* [TASK DESCRIPTION]: In the entries below, how many lines contain the string "angelo"? Respond with the number only.

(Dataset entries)
BEGIN

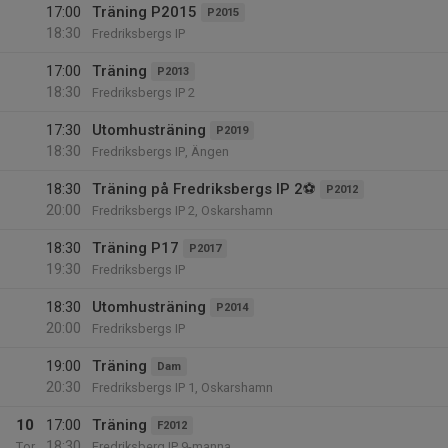
17:00
Träning P2015
P2015
18:30
Fredriksbergs IP
17:00
Träning
P2013
18:30
Fredriksbergs IP 2
17:30
Utomhusträning
P2019
18:30
Fredriksbergs IP, Ängen
18:30
Träning på Fredriksbergs IP 2⚽️
P2012
20:00
Fredriksbergs IP 2, Oskarshamn
18:30
Träning P17
P2017
19:30
Fredriksbergs IP
18:30
Utomhusträning
P2014
20:00
Fredriksbergs IP
19:00
Träning
Dam
20:30
Fredriksbergs IP 1, Oskarshamn
10
17:00
Träning
F2012
18:30
Tor
Fredriksberg IP 9-manna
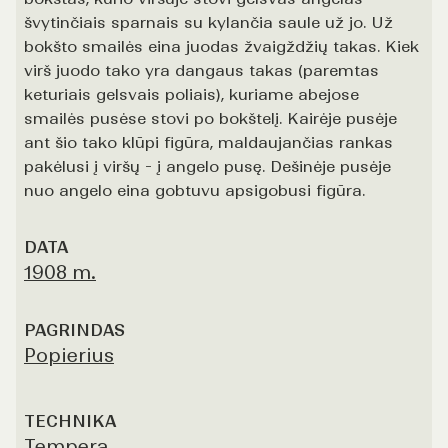
švytinčiais sparnais su kylančia saule už jo. Už
bokšto smailės eina juodas žvaigždžių takas. Kiek
virš juodo tako yra dangaus takas (paremtas
keturiais gelsvais poliais), kuriame abejose
smailės pusėse stovi po bokštelį. Kairėje pusėje
ant šio tako klūpi figūra, maldaujančias rankas
pakėlusi į viršų - į angelo pusę. Dešinėje pusėje
nuo angelo eina gobtuvu apsigobusi figūra.
DATA
1908 m.
PAGRINDAS
Popierius
TECHNIKA
Tempera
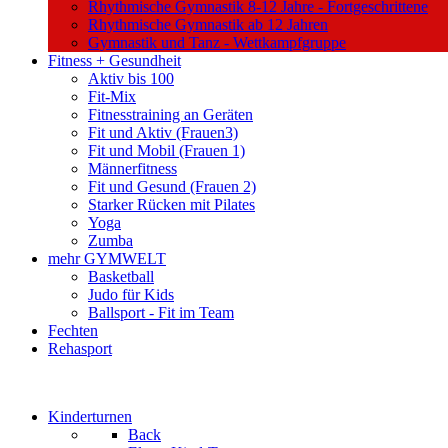
Rhythmische Gymnastik 8-12 Jahre - Fortgeschrittene
Rhythmische Gymnastik ab 12 Jahren
Gymnastik und Tanz - Wettkampfgruppe
Fitness + Gesundheit
Aktiv bis 100
Fit-Mix
Fitnesstraining an Geräten
Fit und Aktiv (Frauen3)
Fit und Mobil (Frauen 1)
Männerfitness
Fit und Gesund (Frauen 2)
Starker Rücken mit Pilates
Yoga
Zumba
mehr GYMWELT
Basketball
Judo für Kids
Ballsport - Fit im Team
Fechten
Rehasport
Kinderturnen
Back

END

* [ANSWER TO THE EXERCISE]: 2